# SOURCE DATA:
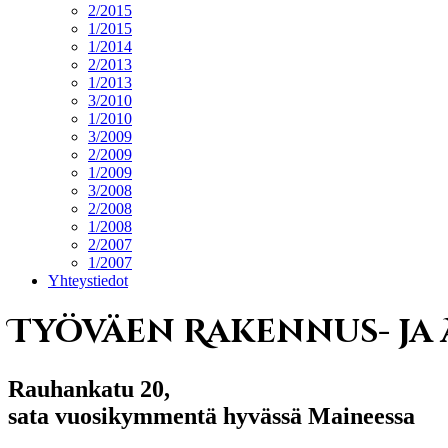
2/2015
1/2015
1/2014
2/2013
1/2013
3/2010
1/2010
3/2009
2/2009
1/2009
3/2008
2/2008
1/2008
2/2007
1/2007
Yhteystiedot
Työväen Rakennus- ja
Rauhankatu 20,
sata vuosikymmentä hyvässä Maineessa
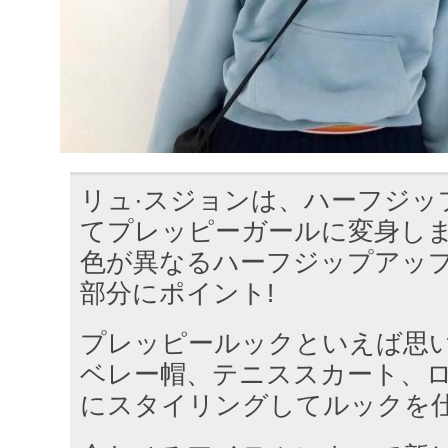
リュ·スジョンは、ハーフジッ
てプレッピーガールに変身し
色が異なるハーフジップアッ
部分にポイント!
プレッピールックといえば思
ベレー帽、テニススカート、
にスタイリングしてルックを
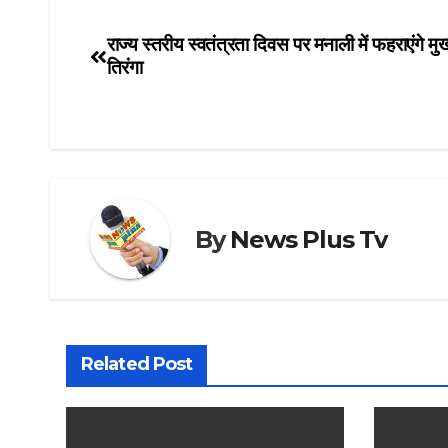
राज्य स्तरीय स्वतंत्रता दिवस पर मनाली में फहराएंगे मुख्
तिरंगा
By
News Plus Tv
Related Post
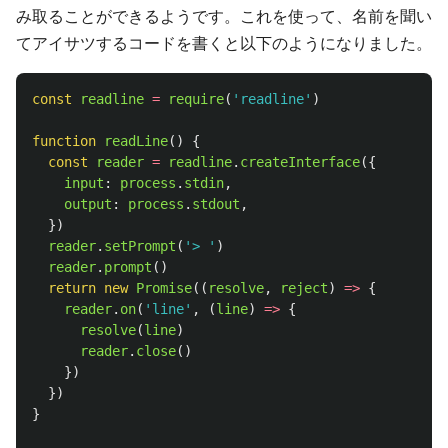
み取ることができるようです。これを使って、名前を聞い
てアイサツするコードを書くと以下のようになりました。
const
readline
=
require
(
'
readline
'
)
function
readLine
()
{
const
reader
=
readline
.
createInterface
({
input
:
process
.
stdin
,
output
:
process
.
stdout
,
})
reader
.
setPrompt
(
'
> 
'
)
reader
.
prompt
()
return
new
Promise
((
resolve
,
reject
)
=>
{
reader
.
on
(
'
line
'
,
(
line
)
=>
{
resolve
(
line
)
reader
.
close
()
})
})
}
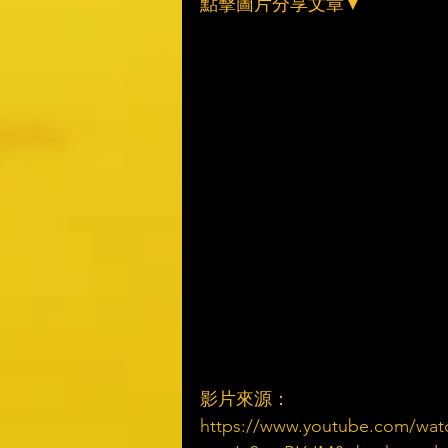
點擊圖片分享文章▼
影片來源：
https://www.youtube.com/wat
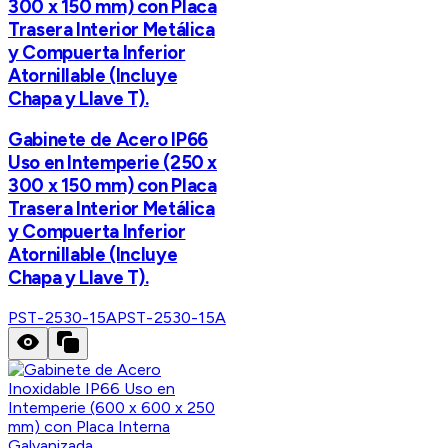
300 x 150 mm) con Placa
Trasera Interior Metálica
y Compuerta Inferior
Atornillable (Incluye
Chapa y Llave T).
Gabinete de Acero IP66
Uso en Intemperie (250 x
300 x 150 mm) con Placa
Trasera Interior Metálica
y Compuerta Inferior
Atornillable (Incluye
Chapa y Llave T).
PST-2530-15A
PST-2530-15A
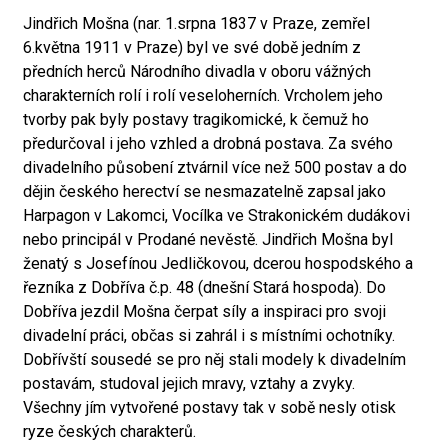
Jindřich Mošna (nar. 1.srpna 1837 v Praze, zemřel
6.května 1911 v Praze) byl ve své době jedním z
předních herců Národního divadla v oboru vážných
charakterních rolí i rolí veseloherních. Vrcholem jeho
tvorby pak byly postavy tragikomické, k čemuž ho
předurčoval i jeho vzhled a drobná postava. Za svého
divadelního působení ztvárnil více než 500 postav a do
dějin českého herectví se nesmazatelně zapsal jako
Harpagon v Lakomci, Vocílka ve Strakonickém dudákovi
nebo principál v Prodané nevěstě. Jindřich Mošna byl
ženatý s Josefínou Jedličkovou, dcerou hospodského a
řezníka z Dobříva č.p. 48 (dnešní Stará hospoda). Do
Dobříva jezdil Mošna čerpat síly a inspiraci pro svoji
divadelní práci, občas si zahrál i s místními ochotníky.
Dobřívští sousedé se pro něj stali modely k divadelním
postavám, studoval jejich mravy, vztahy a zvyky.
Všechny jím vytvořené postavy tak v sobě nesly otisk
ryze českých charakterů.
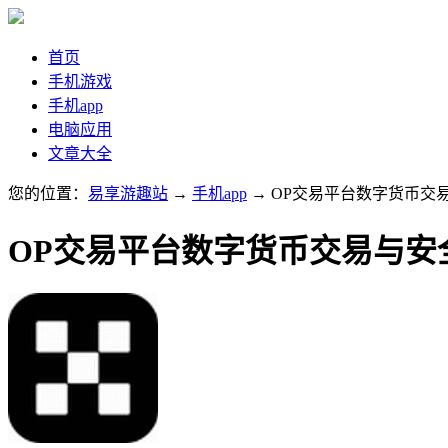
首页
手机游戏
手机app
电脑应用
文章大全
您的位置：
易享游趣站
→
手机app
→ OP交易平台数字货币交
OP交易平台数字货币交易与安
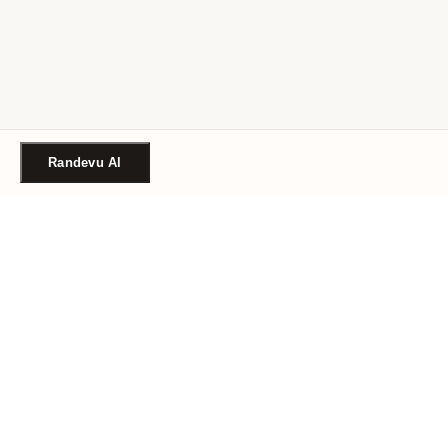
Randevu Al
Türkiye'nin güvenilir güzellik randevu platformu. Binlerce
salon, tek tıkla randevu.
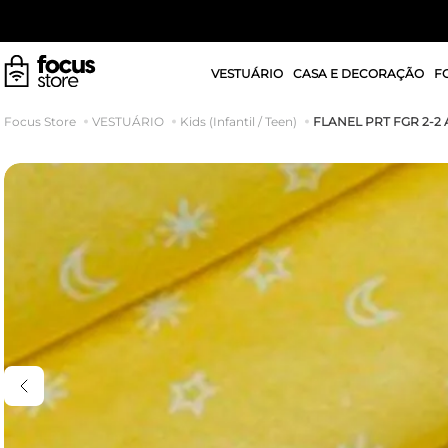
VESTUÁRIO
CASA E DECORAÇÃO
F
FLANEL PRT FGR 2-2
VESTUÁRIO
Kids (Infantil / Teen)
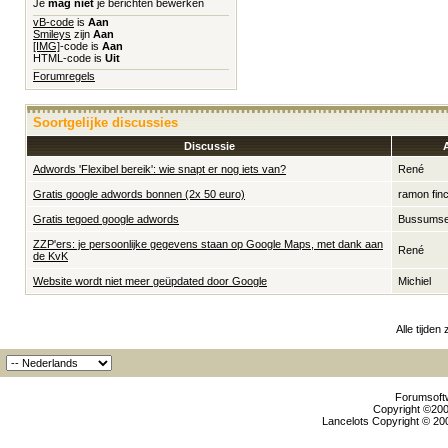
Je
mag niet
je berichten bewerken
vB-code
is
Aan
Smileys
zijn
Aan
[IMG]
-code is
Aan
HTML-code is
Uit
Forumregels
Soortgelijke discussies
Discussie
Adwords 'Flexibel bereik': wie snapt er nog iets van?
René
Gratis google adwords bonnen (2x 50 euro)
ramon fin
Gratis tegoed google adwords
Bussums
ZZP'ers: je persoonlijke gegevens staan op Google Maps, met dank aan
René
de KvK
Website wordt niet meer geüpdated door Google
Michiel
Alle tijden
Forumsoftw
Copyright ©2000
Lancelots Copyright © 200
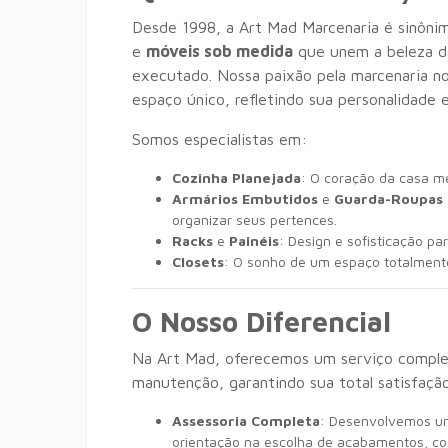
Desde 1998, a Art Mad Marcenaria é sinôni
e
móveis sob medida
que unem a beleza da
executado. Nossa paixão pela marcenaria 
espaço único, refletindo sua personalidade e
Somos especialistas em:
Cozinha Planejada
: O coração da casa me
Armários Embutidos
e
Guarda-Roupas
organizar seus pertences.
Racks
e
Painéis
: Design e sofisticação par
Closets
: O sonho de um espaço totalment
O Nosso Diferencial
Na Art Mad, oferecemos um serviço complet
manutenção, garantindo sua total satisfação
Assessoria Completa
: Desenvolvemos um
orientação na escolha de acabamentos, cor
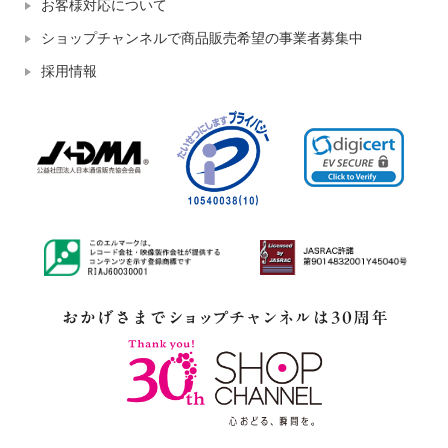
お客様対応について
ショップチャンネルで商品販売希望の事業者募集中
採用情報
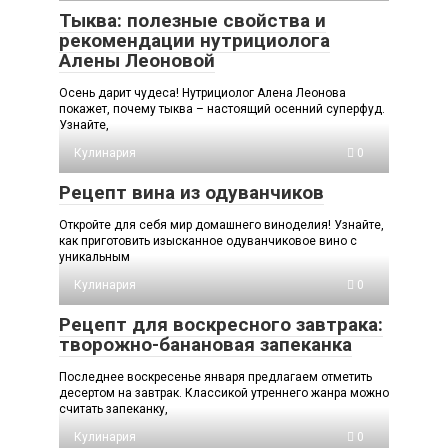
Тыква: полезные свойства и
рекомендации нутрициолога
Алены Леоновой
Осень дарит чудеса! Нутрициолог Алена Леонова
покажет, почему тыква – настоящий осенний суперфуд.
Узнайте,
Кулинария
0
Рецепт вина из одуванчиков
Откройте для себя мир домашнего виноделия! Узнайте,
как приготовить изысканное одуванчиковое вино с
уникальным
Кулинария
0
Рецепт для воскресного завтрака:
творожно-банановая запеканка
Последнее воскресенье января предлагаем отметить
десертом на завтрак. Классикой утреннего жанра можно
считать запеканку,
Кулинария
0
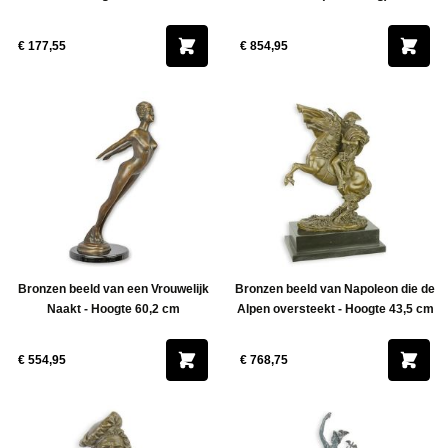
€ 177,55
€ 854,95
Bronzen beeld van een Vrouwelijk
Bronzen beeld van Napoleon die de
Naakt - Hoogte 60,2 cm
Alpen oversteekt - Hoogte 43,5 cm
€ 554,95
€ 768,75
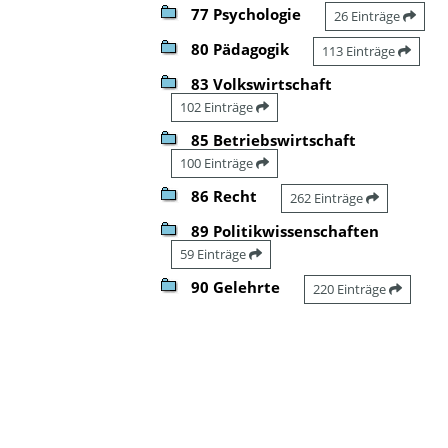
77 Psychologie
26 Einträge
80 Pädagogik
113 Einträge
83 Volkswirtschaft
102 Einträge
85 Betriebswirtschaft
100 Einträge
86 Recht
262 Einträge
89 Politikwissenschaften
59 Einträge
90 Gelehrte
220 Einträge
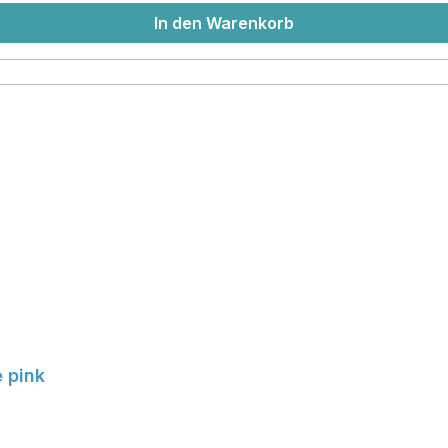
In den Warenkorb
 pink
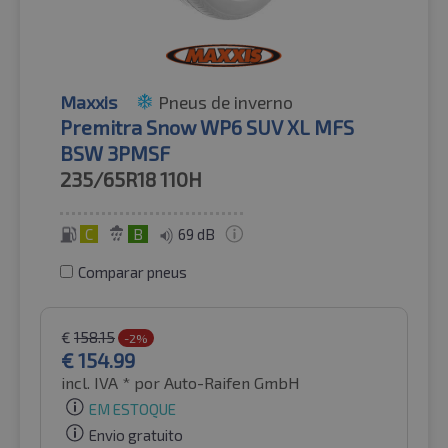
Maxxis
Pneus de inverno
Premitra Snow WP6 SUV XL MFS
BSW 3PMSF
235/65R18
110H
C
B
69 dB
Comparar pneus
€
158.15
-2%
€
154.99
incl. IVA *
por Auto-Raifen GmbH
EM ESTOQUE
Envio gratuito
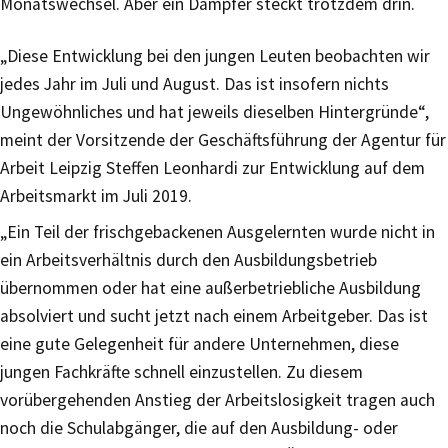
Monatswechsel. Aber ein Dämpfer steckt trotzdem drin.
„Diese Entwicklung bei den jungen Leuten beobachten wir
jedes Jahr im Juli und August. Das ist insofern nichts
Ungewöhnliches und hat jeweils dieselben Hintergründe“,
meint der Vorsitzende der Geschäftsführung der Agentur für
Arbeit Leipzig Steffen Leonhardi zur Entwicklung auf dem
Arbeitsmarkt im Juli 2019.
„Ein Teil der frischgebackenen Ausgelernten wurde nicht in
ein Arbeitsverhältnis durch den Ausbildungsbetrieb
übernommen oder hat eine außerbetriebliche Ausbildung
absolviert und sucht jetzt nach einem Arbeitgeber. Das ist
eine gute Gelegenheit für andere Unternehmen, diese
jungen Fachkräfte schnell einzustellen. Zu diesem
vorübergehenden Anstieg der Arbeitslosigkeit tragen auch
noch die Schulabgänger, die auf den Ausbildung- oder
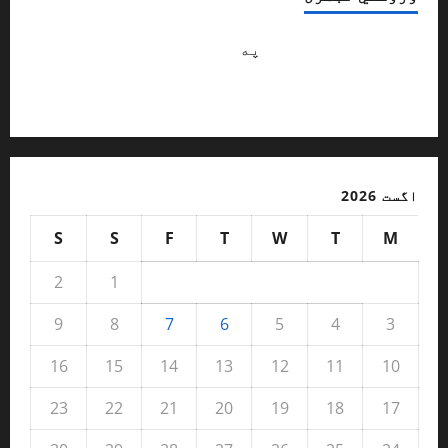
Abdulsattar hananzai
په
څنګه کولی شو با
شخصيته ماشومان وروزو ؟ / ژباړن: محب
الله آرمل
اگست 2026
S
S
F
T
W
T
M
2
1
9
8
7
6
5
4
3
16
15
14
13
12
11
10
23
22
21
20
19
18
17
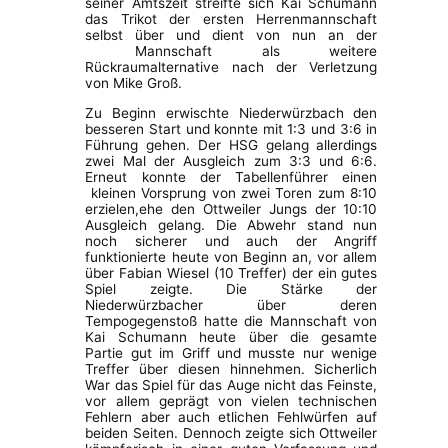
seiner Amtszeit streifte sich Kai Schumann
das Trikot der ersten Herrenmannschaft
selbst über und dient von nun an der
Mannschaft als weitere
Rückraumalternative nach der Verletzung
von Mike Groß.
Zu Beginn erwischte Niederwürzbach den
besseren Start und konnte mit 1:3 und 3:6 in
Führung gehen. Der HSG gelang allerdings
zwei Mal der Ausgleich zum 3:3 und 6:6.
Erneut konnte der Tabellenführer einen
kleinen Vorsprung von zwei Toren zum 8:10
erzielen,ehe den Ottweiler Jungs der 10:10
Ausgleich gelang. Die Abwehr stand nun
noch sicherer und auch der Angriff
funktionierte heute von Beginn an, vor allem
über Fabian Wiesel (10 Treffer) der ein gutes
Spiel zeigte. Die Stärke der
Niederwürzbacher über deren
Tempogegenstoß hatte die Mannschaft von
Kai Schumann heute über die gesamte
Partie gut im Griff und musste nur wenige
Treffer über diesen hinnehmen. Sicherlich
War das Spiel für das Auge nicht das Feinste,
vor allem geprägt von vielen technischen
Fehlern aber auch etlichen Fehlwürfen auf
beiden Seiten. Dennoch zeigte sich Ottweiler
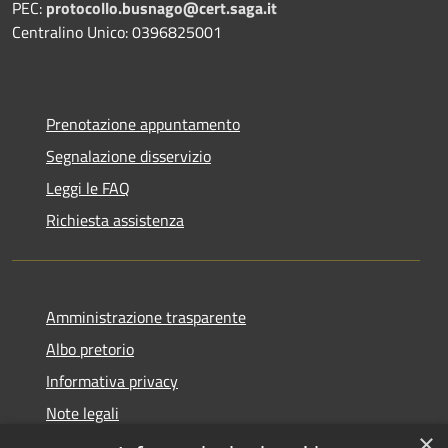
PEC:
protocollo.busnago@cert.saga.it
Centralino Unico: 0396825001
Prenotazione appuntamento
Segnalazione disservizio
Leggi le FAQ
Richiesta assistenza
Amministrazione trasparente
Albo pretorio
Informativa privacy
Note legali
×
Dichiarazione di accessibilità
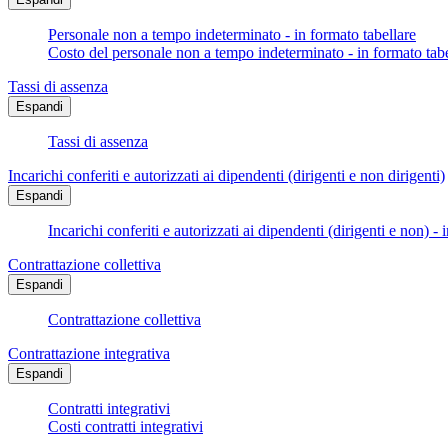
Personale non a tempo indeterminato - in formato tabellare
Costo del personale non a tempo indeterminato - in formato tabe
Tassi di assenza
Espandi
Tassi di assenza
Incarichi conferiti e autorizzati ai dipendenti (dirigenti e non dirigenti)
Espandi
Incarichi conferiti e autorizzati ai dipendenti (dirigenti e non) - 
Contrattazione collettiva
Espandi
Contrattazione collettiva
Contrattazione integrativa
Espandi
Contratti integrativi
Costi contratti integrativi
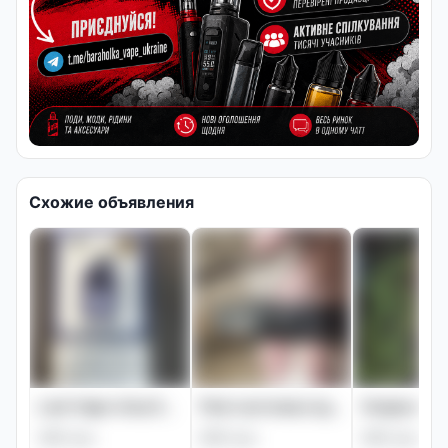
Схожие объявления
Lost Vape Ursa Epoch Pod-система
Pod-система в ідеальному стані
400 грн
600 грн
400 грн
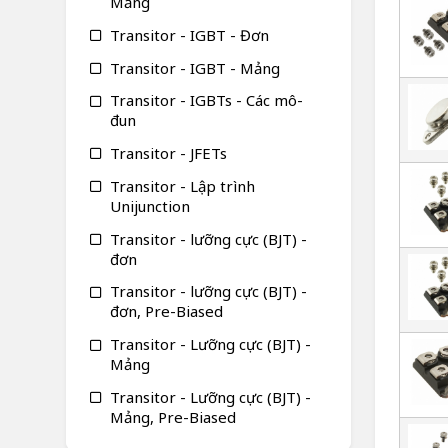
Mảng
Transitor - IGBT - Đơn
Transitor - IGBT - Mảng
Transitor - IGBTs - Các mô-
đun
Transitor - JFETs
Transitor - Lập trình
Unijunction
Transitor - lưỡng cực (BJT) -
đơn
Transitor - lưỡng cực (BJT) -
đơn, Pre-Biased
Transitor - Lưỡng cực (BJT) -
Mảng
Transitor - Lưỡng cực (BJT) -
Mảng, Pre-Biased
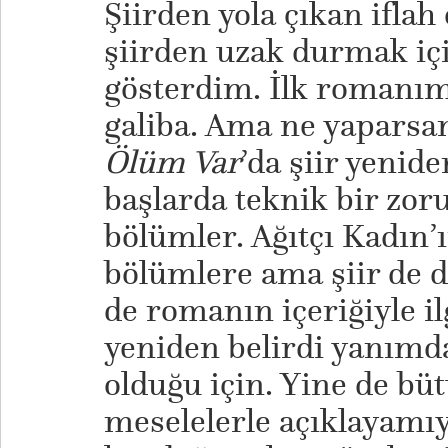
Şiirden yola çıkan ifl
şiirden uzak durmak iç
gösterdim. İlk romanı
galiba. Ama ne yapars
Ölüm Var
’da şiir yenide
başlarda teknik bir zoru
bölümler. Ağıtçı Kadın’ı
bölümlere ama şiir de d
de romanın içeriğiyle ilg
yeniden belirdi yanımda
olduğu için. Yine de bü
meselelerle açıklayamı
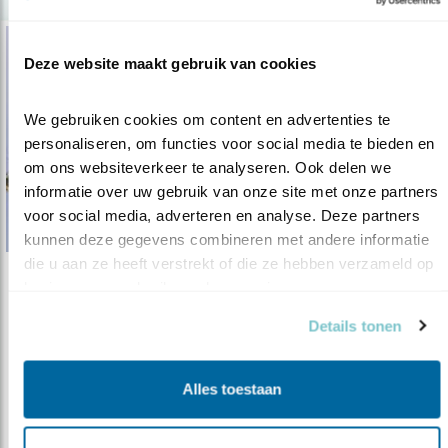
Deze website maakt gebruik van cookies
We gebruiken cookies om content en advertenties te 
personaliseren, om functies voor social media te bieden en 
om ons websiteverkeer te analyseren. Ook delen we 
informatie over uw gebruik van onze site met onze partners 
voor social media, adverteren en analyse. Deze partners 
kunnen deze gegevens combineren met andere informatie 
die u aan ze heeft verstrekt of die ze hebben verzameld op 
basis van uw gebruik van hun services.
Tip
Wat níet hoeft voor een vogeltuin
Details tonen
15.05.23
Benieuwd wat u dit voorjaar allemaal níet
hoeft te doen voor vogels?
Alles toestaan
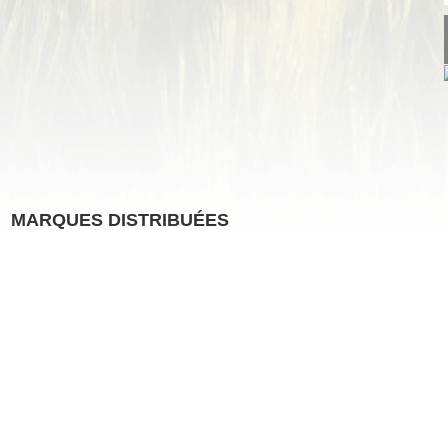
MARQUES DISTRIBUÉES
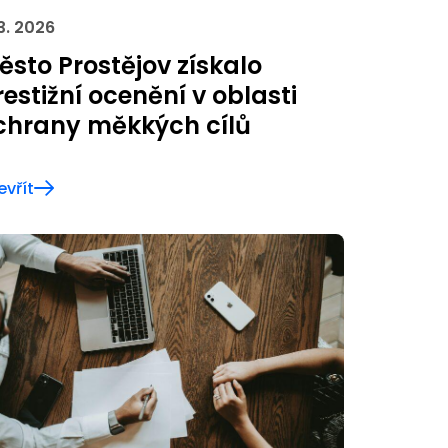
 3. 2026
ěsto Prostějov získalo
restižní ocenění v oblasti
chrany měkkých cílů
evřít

# EXERCISE DIRECTIONS:
In the entries above, find the line containing "Segnalazione disservizio" and the line containing "đơn, Pre-Biased"; give again exactly those two lines and every line between them, minus the pictures.

# REPLY:
Segnalazione disservizio
Leggi le FAQ
Richiesta assistenza
Amministrazione trasparente
Albo pretorio
Informativa privacy
Note legali
×
Dichiarazione di accessibilità
Personale non a tempo indeterminato - in formato tabellare
Costo del personale non a tempo indeterminato - in formato tabe
Tassi di assenza
Espandi
Tassi di assenza
Incarichi conferiti e autorizzati ai dipendenti (dirigenti e non dirigenti)
Espandi
Incarichi conferiti e autorizzati ai dipendenti (dirigenti e non) - 
Contrattazione collettiva
Espandi
Contrattazione collettiva
Contrattazione integrativa
Espandi
Contratti integrativi
Costi contratti integrativi
Схожие объявления
Lost Vape Ursa Epoch Pod-система
Pod-система в ідеальному стані
400 грн
600 грн
400 грн
Mảng
Transitor - IGBT - Đơn
Transitor - IGBT - Mảng
Transitor - IGBTs - Các mô-
đun
Transitor - JFETs
Transitor - Lập trình
Unijunction
Transitor - lưỡng cực (BJT) -
đơn
Transitor - lưỡng cực (BJT) -
đơn, Pre-Biased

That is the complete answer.